Until today, she realized suddenly.
She felt a brief, sharp stab of grief, then pushed it down, down, far inside, like stuffing one of those new jack-in-the-box toys back under its lid.
She bit her lip. Lord Greystone was watching her. As long as she kept asking him questions, she wouldn’t have to think about it. “Why…how could they do that?”
He cocked his head. “They were passionate Royalists. Cavaliers. King and country came first. We, my brothers and sister and I, were such a distant second we barely even counted.”
“But…where did they leave you?”
“Oh, at home—with kind servants. They weren’t cruel—they didn’t actually abandon us. But to a child…well, it felt as though they did. To me, anyway.” He paused, twisting his ring again. “My brother Jason—he’s a year older than I—feels differently. He’s always idolized our parents, most especially our father.”
“How about your sister?”
“Kendra and her twin, Ford, were so young they never knew any other kind of life. They’re sixteen—about your age, I think?”
Amy nodded. “I’m seventeen. And now?” she asked. “How do they feel about it now? Your parents, I mean. Are they sorry?”
“They died. At the Battle of Worcester, fifteen years ago.”
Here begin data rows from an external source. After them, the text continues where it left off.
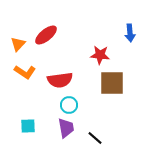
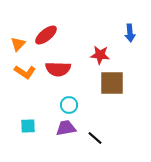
red semicircle: moved 2 px left, 11 px up; rotated 10 degrees clockwise
purple trapezoid: rotated 90 degrees counterclockwise
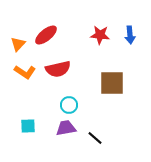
blue arrow: moved 2 px down
red star: moved 20 px up
red semicircle: rotated 15 degrees counterclockwise
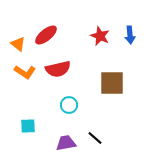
red star: moved 1 px down; rotated 18 degrees clockwise
orange triangle: rotated 35 degrees counterclockwise
purple trapezoid: moved 15 px down
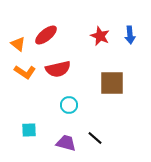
cyan square: moved 1 px right, 4 px down
purple trapezoid: rotated 25 degrees clockwise
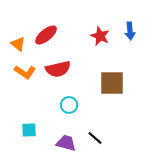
blue arrow: moved 4 px up
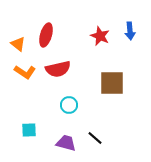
red ellipse: rotated 35 degrees counterclockwise
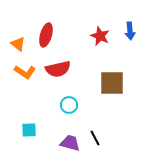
black line: rotated 21 degrees clockwise
purple trapezoid: moved 4 px right
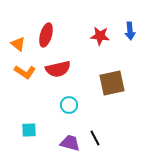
red star: rotated 18 degrees counterclockwise
brown square: rotated 12 degrees counterclockwise
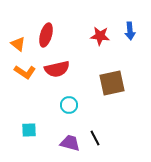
red semicircle: moved 1 px left
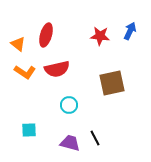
blue arrow: rotated 150 degrees counterclockwise
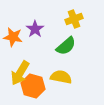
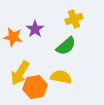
orange hexagon: moved 2 px right, 1 px down; rotated 25 degrees counterclockwise
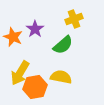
orange star: rotated 12 degrees clockwise
green semicircle: moved 3 px left, 1 px up
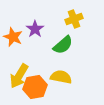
yellow arrow: moved 1 px left, 3 px down
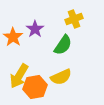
orange star: rotated 12 degrees clockwise
green semicircle: rotated 15 degrees counterclockwise
yellow semicircle: rotated 145 degrees clockwise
His parents were dead…just like hers. “Oh…” she started, then couldn’t say anything more.
Mistaking her renewed grief for sympathy, Lord Greystone rushed to reassure her. “No need to feel sorry. It was Charles’s last stand against Cromwell, and my folks wouldn’t have missed it for the world. Soon afterward we were taken to Holland to live with other Royalist exiles. We were safe. After a while I realized I didn’t miss my parents much, since they had hardly ever been around anyway.”
He fell silent, gazing out into the endless dark rolling hills.
“Was your family Royalist, Amy? During the war, I mean?”
“No,” she said slowly, pausing as she thought how to explain it. “I mean…we weren’t not Royalist, either. We were—nothing, I guess. Papa just tried to keep doing business no matter what happened.” To Amy’s surprise and dismay, her mention of Papa released a floodgate of emotions. Tears began welling in her eyes. “I’m sorry,” she whispered, chagrined that she couldn’t control herself.
“Don’t be sorry. Whether you were Royalist or nay—it doesn’t signify. It seems a fine survival tactic to me.”
She couldn’t answer. Her throat seemed to close up, and a warm teardrop rolled down her cheek and splashed onto her clasped hands.
“Amy?” Lord Greystone probed. “Where is your mother?”
She tried to swallow past the lump in her throat. “Gone,” she answered in a quavery voice. “The plague took her.